Prompt: What lines of the data hold the string "Đống"? Pull each one out.

Material to process:
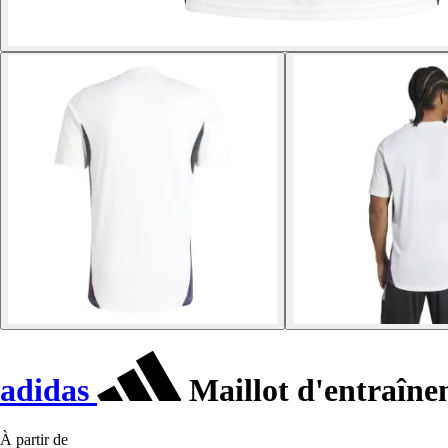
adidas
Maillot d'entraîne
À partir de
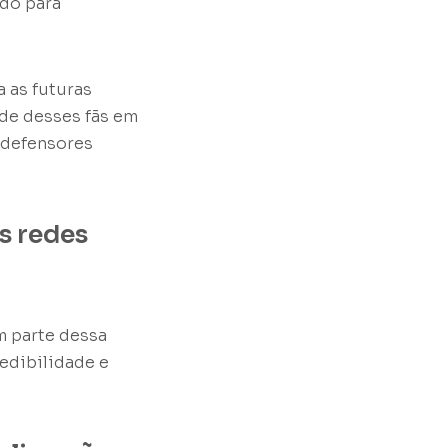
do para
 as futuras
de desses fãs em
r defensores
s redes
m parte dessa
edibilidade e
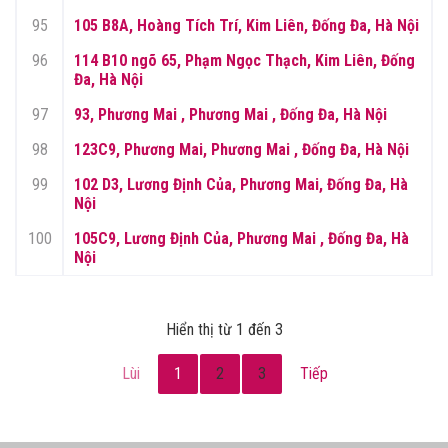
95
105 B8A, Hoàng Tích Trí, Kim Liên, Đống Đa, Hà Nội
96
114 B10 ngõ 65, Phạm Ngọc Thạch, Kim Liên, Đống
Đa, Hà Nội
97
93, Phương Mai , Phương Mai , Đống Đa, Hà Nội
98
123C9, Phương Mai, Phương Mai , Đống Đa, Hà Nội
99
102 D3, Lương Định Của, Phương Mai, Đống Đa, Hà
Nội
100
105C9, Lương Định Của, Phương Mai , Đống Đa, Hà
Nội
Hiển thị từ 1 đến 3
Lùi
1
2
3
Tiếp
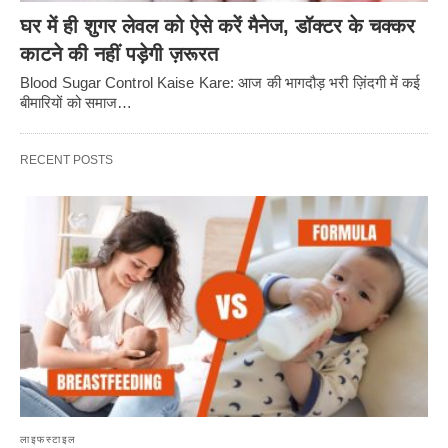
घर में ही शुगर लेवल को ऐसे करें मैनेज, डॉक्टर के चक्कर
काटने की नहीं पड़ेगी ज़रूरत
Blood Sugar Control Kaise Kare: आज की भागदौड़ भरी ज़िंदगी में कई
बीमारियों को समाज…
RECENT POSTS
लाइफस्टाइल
...
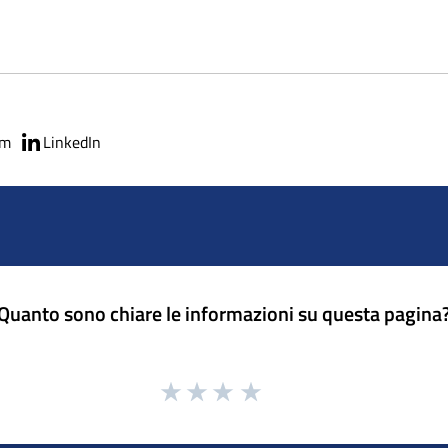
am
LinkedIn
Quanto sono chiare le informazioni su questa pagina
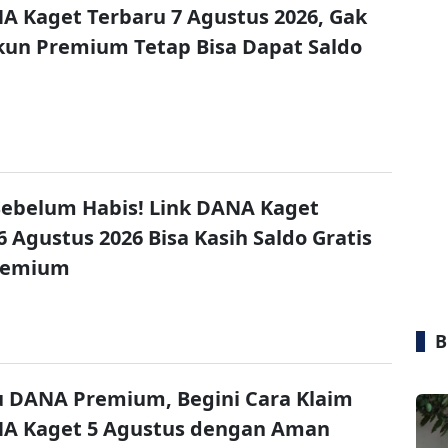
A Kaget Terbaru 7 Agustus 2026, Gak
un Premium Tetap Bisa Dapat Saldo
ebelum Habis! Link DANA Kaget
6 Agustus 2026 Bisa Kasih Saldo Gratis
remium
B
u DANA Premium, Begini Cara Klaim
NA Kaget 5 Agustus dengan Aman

Response below:
105 B8A, Hoàng Tích Trí, Kim Liên, Đống Đa, Hà Nội
114 B10 ngõ 65, Phạm Ngọc Thạch, Kim Liên, Đống
93, Phương Mai , Phương Mai , Đống Đa, Hà Nội
123C9, Phương Mai, Phương Mai , Đống Đa, Hà Nội
102 D3, Lương Định Của, Phương Mai, Đống Đa, Hà
105C9, Lương Định Của, Phương Mai , Đống Đa, Hà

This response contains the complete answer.